→ RECORDED DATA:
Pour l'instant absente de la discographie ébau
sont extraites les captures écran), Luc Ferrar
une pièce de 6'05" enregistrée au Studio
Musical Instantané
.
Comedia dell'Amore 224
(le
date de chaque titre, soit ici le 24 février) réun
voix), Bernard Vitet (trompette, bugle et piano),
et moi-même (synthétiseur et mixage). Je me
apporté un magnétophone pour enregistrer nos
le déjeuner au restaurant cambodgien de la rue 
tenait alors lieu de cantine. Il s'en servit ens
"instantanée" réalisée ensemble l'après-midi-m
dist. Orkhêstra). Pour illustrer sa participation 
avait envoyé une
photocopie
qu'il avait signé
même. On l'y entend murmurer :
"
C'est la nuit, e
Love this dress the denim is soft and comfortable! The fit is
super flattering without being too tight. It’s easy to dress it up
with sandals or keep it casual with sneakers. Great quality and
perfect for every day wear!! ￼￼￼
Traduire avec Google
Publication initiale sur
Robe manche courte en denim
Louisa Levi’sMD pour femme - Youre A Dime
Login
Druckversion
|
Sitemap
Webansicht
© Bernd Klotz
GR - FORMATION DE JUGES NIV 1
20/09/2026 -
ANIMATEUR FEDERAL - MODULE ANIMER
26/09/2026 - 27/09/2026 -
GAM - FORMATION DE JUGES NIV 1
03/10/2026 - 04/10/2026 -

...

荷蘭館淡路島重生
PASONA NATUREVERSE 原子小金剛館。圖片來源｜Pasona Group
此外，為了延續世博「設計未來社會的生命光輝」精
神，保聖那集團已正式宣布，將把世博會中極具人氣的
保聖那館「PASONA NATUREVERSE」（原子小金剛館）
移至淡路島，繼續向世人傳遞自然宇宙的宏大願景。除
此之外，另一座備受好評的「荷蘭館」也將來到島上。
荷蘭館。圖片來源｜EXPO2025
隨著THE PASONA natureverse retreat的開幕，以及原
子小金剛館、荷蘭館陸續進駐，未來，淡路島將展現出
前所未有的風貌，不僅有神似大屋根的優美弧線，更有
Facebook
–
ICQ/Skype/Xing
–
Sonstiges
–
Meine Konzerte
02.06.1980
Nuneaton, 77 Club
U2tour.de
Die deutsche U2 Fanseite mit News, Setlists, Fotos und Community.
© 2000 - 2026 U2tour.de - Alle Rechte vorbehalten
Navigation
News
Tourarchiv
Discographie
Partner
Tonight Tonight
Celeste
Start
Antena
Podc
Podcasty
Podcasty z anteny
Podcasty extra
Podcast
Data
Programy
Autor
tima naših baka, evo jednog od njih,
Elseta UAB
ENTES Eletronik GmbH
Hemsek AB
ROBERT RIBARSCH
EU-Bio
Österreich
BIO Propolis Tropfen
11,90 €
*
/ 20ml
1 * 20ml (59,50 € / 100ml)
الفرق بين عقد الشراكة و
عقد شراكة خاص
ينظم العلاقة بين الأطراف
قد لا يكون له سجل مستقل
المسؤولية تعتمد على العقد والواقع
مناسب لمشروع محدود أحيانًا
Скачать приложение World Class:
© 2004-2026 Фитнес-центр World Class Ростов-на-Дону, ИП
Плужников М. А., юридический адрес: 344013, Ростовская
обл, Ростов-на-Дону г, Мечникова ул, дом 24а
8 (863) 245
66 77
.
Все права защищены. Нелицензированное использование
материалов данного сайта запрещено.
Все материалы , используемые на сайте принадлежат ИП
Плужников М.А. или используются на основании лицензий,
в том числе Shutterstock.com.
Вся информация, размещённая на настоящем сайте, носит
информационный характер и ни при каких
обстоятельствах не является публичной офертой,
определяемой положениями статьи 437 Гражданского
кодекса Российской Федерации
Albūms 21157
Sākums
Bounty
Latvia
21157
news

...

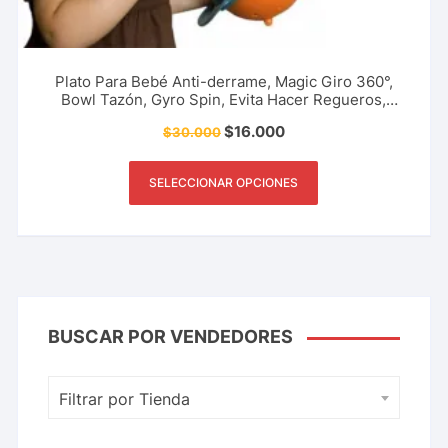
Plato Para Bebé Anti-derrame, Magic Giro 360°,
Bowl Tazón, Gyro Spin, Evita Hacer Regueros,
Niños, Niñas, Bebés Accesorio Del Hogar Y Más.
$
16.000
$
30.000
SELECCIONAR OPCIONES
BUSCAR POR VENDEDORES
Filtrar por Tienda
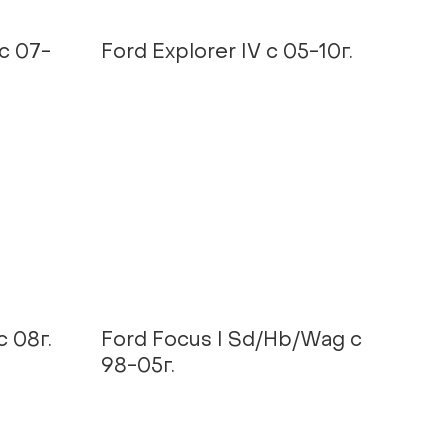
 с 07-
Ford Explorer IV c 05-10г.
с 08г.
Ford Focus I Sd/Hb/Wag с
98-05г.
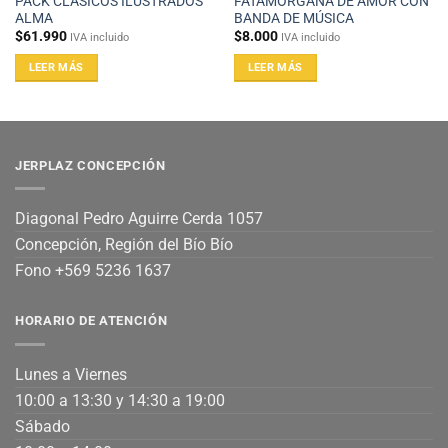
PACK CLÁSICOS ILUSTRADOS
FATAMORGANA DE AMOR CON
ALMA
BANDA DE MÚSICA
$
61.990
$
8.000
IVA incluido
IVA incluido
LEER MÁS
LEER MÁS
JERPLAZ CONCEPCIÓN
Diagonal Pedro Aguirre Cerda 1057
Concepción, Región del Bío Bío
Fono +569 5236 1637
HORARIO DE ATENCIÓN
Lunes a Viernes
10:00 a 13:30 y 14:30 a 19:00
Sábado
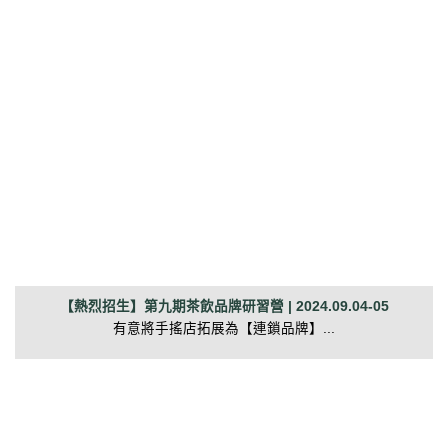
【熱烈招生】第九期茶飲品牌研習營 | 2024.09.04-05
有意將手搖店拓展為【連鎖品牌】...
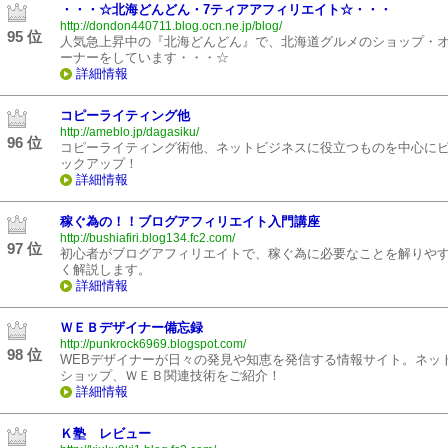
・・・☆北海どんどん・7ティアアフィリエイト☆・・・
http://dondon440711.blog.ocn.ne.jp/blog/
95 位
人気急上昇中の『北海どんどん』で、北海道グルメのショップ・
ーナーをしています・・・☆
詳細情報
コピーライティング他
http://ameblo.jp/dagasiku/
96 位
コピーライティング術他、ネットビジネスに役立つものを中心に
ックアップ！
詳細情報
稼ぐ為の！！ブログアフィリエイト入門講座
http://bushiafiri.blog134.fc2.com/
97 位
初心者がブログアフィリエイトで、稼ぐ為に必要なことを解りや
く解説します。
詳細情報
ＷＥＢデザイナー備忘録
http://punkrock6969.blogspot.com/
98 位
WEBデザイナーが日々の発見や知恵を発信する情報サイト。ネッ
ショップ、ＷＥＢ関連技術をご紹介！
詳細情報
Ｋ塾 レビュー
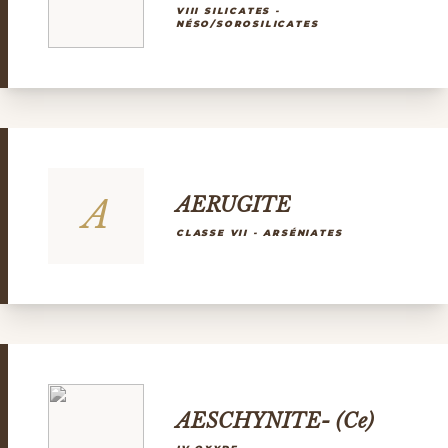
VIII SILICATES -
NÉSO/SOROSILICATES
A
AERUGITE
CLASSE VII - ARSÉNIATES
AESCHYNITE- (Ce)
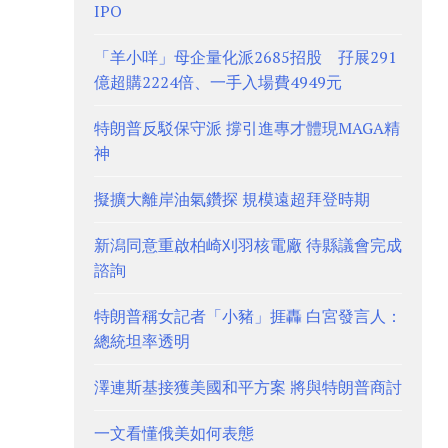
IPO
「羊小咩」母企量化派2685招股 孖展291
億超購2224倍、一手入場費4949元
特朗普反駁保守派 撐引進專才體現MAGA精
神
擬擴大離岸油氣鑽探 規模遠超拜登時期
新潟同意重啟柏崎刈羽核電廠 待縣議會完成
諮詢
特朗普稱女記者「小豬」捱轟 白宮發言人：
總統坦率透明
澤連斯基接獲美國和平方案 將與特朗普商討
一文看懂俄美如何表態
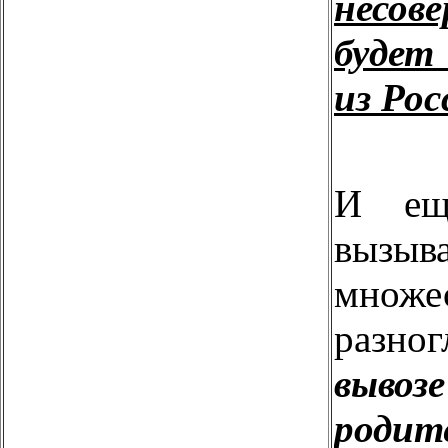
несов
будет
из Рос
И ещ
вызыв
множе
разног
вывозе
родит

→ WHAT TO DO:
In the data above, which lines lie between the line with "ICQ/Skype/Xing" and the line with "Все права защищены.", inclusive? Print those lines exactly and nothing else.

→ EXERCISE ANSWER:
ICQ/Skype/Xing
–
Sonstiges
–
Meine Konzerte
02.06.1980
Nuneaton, 77 Club
U2tour.de
Die deutsche U2 Fanseite mit News, Setlists, Fotos und Community.
© 2000 - 2026 U2tour.de - Alle Rechte vorbehalten
Navigation
News
Tourarchiv
Discographie
Partner
Tonight Tonight
Celeste
Start
Antena
Podc
Podcasty
Podcasty z anteny
Podcasty extra
Podcast
Data
Programy
Autor
tima naših baka, evo jednog od njih,
Elseta UAB
ENTES Eletronik GmbH
Hemsek AB
ROBERT RIBARSCH
EU-Bio
Österreich
BIO Propolis Tropfen
11,90 €
*
/ 20ml
1 * 20ml (59,50 € / 100ml)
الفرق بين عقد الشراكة و
عقد شراكة خاص
ينظم العلاقة بين الأطراف
قد لا يكون له سجل مستقل
المسؤولية تعتمد على العقد والواقع
مناسب لمشروع محدود أحيانًا
Скачать приложение World Class:
© 2004-2026 Фитнес-центр World Class Ростов-на-Дону, ИП
Плужников М. А., юридический адрес: 344013, Ростовская
обл, Ростов-на-Дону г, Мечникова ул, дом 24а
8 (863) 245
66 77
.
Все права защищены. Нелицензированное использование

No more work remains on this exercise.